Aunque no lo aborda directamente, otro problema reciente a cuenta de los contenidos promocionados en redes sociales está íntimamente ligado al mundo de las finanzas y al de los criptoactivos. El auge de los NFT ha revelado un auténtico sector en el que tanto famosos como streamers o youtubers tratan de acaparar la atención de sus seguidores ofreciendo NFT (tokens no fungibles).

De ahí que la Comisión Nacional del Mercado de Valores (CNMV) haya ya publicado su circular que regula la publicidad de estos criptoactivos o que el Ministerio de Consumo haya confirmado que, mientras sale adelante la regulación que podría acabar con las cajas botín en videojuegos, también esté siguiendo de cerca el mundo de los juegos NFT.

Se necesita una legislación "equilibrada"

Este informe sirve para que los eurodiputados se contextualicen en el debate que se vive desde hace semanas en Bruselas. Por eso también da una serie de indicaciones y conclusiones, como por ejemplo la necesidad de contar con una legislación equilibrada que no provoque efectos adversos y que potencie las normativas sobre consumo de los países miembros.

De hecho, el documento cita una investigación que hace una comparativa de cómo Alemania y España han regulado la publicidad de sus creadores de contenido.

Dicho estudio concluye que en Alemania muchos creadores de contenido se vieron obligados a exponer más contenidos promocionados, al detectar que ante tanto contenido patrocinado perdían el engagement de sus seguidores y por lo tanto parte de sus ingresos orgánicos, que nacen de las plataformas en las que operan (Instagram, TikTok, Twitch).
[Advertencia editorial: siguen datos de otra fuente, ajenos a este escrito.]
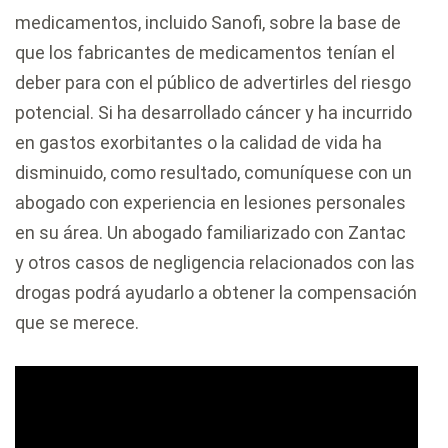
medicamentos, incluido Sanofi, sobre la base de
que los fabricantes de medicamentos tenían el
deber para con el público de advertirles del riesgo
potencial. Si ha desarrollado cáncer y ha incurrido
en gastos exorbitantes o la calidad de vida ha
disminuido, como resultado, comuníquese con un
abogado con experiencia en lesiones personales
en su área. Un abogado familiarizado con Zantac
y otros casos de negligencia relacionados con las
drogas podrá ayudarlo a obtener la compensación
que se merece.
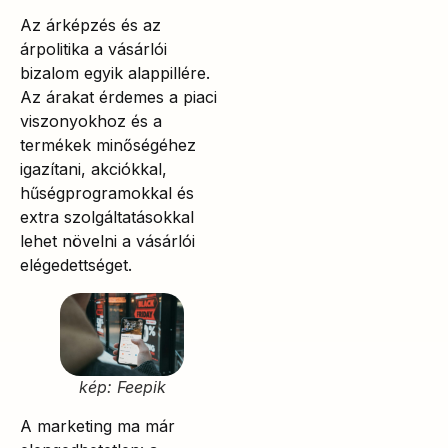
Az árképzés és az
árpolitika a vásárlói
bizalom egyik alappillére.
Az árakat érdemes a piaci
viszonyokhoz és a
termékek minőségéhez
igazítani, akciókkal,
hűségprogramokkal és
extra szolgáltatásokkal
lehet növelni a vásárlói
elégedettséget.
kép: Feepik
A marketing ma már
Una pescadilla que se muerde la cola.

En el análisis que los eurodiputados tienen desde hace una semana también se abunda en cómo la industria de los creadores de contenidos se profesionaliza intensamente, y cómo cada vez proliferan más intermediarios y agencias de representación.
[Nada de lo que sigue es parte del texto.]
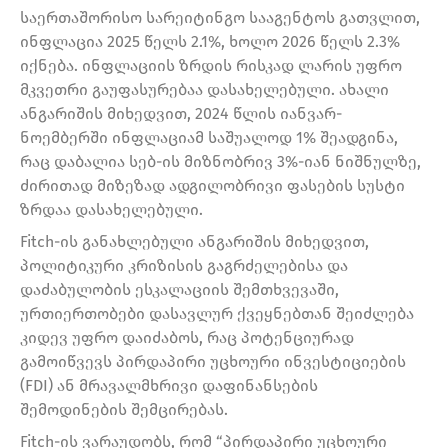
საერთაშორისო სარეიტინგო სააგენტოს გათვლით,
ინფლაცია 2025 წელს 2.1%, ხოლო 2026 წელს 2.3%
იქნება. ინფლაციის ზრდის რისკად ლარის უფრო
მკვეთრი გაუფასურებაა დასახელებული. ახალი
ანგარიშის მიხედვით, 2024 წლის იანვარ-
ნოემბერში ინფლაციამ საშუალოდ 1% შეადგინა,
რაც დაბალია სებ-ის მიზნობრივ 3%-იან ნიშნულზე,
ძირითად მიზეზად ადგილობრივი ფასების სუსტი
ზრდაა დასახელებული.
Fitch-ის განახლებული ანგარიშის მიხედვით,
პოლიტიკური კრიზისის გაგრძელებისა და
დაძაბულობის ესკალაციის შემთხვევაში,
ურთიერთობები დასავლურ ქვეყნებთან შეიძლება
კიდევ უფრო დაიძაბოს, რაც პოტენციურად
გამოიწვევს პირდაპირი უცხოური ინვესტიციების
(FDI) ან მრავალმხრივი დაფინანსების
შემოდინების შემცირებას.
Fitch-ის ვარაუდობს, რომ “პირდაპირი უცხოური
Con todo, también enfatiza cómo muchos creadores de contenido son todavía jóvenes que no necesariamente se han formado en marketing y que podrían tener dificultades para poder adaptarse a nuevas normativas.

Por esa razón, los autores proponen más divulgación, una regulación equilibrada y también el uso de nuevas tecnologías para que las autoridades nacionales de los estados miembros puedan monitorizar de una forma más efectiva todo el contenido que generen estos creadores. "La Unión Europea puede ofrecer apoyo a las autoridades nacionales con investigaciones en soluciones técnicas".

Desde otro ámbito, la Comisión Nacional del Mercado y la Competencia (CNMC) revelaba hace no tantos meses que solo contaba con una docena de profesionales para poder seguir todo el contenido que se genera en plataformas como YouTube. 

A finales de enero, ese ente regulador convocó una consulta para que participasen directamente los influencers, aunque esta se detenía en la condición de esos creadores de contenido como prestadores audiovisuales, al igual que cadenas de televisión o las propias plataformas.

"Los influencers no son los únicos actores en el ecosistema que deben respetar los derechos de los consumidores: también lo son las plataformas, las marcas y los intermediarios. También todos ellos deben contribuir a conseguir un entorno digital seguro para todos los consumidores", zanja el texto.